My Advice to Fox & MySpace on Selling Content – Yes You Can - terpua
http://blogmaverick.com/2009/08/08/my-advice-to-fox-myspace-on-selling-content-yes-you-can/
======
knightinblue
The maverick is starting to sound like a disconnected old coot.

Cutting off access to aggregators - Mark feels that this somehow makes the
content more valuable and convince readers to come directly to the site.
Bullshit. If a site blocks access to a particular news story for an
aggregator, the aggregator will simply link to another site that has another
article on that same news story (Breaking news? more like leaking news. It
takes a grand total of about 2 min for someone else to write up the same
story).

The whole point of staying on top of aggregators is that when readers follow a
link from an aggregator, they will stick around and go deeper into the site -
_thats_ where money can be made.
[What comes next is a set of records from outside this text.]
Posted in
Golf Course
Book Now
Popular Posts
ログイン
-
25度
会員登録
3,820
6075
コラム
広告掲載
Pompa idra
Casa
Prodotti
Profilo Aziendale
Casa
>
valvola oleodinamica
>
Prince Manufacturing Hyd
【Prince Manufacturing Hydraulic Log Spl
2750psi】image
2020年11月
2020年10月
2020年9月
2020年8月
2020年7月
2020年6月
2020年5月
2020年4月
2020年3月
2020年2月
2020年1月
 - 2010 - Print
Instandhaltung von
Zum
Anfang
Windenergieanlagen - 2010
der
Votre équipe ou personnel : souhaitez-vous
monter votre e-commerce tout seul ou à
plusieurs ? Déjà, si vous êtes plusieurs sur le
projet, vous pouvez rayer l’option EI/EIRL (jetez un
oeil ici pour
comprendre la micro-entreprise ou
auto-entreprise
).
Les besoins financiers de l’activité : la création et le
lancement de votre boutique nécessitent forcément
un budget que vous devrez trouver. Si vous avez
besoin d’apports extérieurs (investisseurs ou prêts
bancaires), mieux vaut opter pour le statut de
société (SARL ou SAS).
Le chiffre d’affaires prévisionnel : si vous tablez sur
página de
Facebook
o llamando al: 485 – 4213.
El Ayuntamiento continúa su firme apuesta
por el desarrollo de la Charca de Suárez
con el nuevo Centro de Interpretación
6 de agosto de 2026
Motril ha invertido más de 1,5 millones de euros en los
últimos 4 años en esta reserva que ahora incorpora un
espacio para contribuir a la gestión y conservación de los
Instead, if they let the aggregators link to
other sites, they just took another giant leap towards extinction.

John Gruber said it best - the way for newspapers to make money is to cut the
bloat. _As opposed to the current model where the editorial staff makes up
only a fraction of the total head count at major newspaper and magazine
companies, they should become lean and mean organizations with little or no
management bureaucracy. Operations where nearly every employee is working on
producing actual content._ Gruber cites the example of Talking Points Memo
(which is profitable and hiring) and I wholeheartedly agree.

Welcome the aggregators to link to you. Keep your organisation wire tight.
Those are the first 2 steps newspapers should be taking.

P.S. Reuters has the right idea -
[http://blogs.reuters.com/mediafile/2009/08/04/why-i-
believe-...](http://blogs.reuters.com/mediafile/2009/08/04/why-i-believe-in-
the-link-economy/)

------
ubernostrum
My advice: sell your content, but not to the people who'll read it.

That's what newspapers have been doing for years -- the price you pay at the
newsstand is nowhere _close_ to covering what it costs to produce the actual
bundle of printed paper you get. The problem, of course, is that too many
companies still think they have to produce and distribute a printed bundle of
paper, and so are getting their clocks cleaned by people who don't have all
that overhead.

------
jokull
I have a feeling journalism will improve dramatically when people start paying
for it.